| WHAT THE EXERCISE ASKS |
Going down the listing below, print exactly each line from the one with "ja sam yamahu" up to and including the one with "Et pourtant, trop", and skip the rest.

GIVEN INFORMATION START

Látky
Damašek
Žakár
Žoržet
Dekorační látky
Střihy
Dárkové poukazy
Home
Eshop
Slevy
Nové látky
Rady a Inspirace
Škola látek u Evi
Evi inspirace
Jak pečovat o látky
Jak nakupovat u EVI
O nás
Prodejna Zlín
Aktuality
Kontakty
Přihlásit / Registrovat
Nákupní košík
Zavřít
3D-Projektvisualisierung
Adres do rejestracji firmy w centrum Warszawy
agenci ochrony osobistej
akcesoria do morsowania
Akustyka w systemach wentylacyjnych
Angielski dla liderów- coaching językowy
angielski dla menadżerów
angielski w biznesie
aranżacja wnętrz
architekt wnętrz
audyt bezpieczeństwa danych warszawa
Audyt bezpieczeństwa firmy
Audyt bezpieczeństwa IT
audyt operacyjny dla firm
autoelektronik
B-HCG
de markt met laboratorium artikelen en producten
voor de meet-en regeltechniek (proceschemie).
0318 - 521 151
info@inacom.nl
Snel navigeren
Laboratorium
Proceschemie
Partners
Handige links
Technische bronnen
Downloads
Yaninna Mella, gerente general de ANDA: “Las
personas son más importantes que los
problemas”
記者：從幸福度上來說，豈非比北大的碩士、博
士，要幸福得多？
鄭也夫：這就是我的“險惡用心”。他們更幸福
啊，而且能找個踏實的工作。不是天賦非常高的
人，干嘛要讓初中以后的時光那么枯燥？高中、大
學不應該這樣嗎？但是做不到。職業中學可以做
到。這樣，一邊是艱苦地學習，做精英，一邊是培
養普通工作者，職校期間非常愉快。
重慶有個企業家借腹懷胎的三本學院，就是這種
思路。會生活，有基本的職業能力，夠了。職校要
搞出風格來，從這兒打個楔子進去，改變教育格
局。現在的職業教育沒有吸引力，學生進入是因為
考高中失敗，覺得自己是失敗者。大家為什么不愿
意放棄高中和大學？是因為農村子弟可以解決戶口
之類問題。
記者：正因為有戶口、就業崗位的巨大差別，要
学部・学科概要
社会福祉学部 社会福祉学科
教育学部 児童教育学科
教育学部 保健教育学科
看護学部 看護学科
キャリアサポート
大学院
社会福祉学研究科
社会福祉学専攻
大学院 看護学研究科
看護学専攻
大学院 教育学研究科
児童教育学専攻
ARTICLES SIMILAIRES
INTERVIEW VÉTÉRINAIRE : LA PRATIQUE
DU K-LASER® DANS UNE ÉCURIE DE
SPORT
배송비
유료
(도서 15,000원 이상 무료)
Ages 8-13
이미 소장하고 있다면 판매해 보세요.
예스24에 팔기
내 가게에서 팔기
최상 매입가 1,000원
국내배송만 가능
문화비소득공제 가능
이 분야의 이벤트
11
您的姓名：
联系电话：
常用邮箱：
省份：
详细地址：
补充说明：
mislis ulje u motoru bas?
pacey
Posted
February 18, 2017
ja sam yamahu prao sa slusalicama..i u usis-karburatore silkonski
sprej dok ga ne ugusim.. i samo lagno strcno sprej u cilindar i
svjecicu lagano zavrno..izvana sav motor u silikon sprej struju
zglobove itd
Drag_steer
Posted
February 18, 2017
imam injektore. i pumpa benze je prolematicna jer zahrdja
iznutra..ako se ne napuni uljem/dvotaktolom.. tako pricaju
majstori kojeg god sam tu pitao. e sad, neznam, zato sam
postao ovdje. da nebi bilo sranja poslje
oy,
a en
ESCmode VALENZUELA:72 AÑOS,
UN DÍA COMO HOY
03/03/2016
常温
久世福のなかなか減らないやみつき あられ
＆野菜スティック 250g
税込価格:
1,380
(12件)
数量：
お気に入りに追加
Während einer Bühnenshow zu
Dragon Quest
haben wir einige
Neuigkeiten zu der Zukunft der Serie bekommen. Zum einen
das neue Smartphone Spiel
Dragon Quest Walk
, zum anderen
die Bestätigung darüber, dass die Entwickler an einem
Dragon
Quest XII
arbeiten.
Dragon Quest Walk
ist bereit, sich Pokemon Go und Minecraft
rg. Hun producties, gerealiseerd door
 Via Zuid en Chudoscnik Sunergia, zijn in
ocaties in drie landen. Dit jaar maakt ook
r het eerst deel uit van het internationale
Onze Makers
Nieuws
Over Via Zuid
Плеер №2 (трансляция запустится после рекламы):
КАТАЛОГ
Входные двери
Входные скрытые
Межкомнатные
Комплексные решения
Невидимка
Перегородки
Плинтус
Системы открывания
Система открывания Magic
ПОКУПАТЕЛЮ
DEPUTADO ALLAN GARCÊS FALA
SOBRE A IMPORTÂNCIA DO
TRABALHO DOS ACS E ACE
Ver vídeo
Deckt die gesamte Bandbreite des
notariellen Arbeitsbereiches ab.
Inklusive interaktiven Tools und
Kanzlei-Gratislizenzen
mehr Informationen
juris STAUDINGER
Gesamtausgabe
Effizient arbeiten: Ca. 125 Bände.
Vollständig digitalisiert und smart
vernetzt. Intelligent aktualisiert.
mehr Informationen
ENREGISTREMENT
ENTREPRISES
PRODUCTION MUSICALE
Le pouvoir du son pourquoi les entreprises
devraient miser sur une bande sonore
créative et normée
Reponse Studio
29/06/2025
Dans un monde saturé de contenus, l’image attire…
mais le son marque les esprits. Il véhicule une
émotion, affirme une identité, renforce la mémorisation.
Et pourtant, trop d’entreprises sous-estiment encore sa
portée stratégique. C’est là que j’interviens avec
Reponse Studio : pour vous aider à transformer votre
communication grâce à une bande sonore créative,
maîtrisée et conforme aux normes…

GIVEN INFORMATION END

| REPLY TO THE TASK |
ja sam yamahu prao sa slusalicama..i u usis-karburatore silkonski
sprej dok ga ne ugusim.. i samo lagno strcno sprej u cilindar i
svjecicu lagano zavrno..izvana sav motor u silikon sprej struju
zglobove itd
Drag_steer
Posted
February 18, 2017
imam injektore. i pumpa benze je prolematicna jer zahrdja
iznutra..ako se ne napuni uljem/dvotaktolom.. tako pricaju
majstori kojeg god sam tu pitao. e sad, neznam, zato sam
postao ovdje. da nebi bilo sranja poslje
oy,
a en
ESCmode VALENZUELA:72 AÑOS,
UN DÍA COMO HOY
03/03/2016
常温
久世福のなかなか減らないやみつき あられ
＆野菜スティック 250g
税込価格:
1,380
(12件)
数量：
お気に入りに追加
Während einer Bühnenshow zu
Dragon Quest
haben wir einige
Neuigkeiten zu der Zukunft der Serie bekommen. Zum einen
das neue Smartphone Spiel
Dragon Quest Walk
, zum anderen
die Bestätigung darüber, dass die Entwickler an einem
Dragon
Quest XII
arbeiten.
Dragon Quest Walk
ist bereit, sich Pokemon Go und Minecraft
rg. Hun producties, gerealiseerd door
 Via Zuid en Chudoscnik Sunergia, zijn in
ocaties in drie landen. Dit jaar maakt ook
r het eerst deel uit van het internationale
Onze Makers
Nieuws
Over Via Zuid
Плеер №2 (трансляция запустится после рекламы):
КАТАЛОГ
Входные двери
Входные скрытые
Межкомнатные
Комплексные решения
Невидимка
Перегородки
Плинтус
Системы открывания
Система открывания Magic
ПОКУПАТЕЛЮ
DEPUTADO ALLAN GARCÊS FALA
SOBRE A IMPORTÂNCIA DO
TRABALHO DOS ACS E ACE
Ver vídeo
Deckt die gesamte Bandbreite des
notariellen Arbeitsbereiches ab.
Inklusive interaktiven Tools und
Kanzlei-Gratislizenzen
mehr Informationen
juris STAUDINGER
Gesamtausgabe
Effizient arbeiten: Ca. 125 Bände.
Vollständig digitalisiert und smart
vernetzt. Intelligent aktualisiert.
mehr Informationen
ENREGISTREMENT
ENTREPRISES
PRODUCTION MUSICALE
Le pouvoir du son pourquoi les entreprises
devraient miser sur une bande sonore
créative et normée
Reponse Studio
29/06/2025
Dans un monde saturé de contenus, l’image attire…
mais le son marque les esprits. Il véhicule une
émotion, affirme une identité, renforce la mémorisation.
Et pourtant, trop d’entreprises sous-estiment encore sa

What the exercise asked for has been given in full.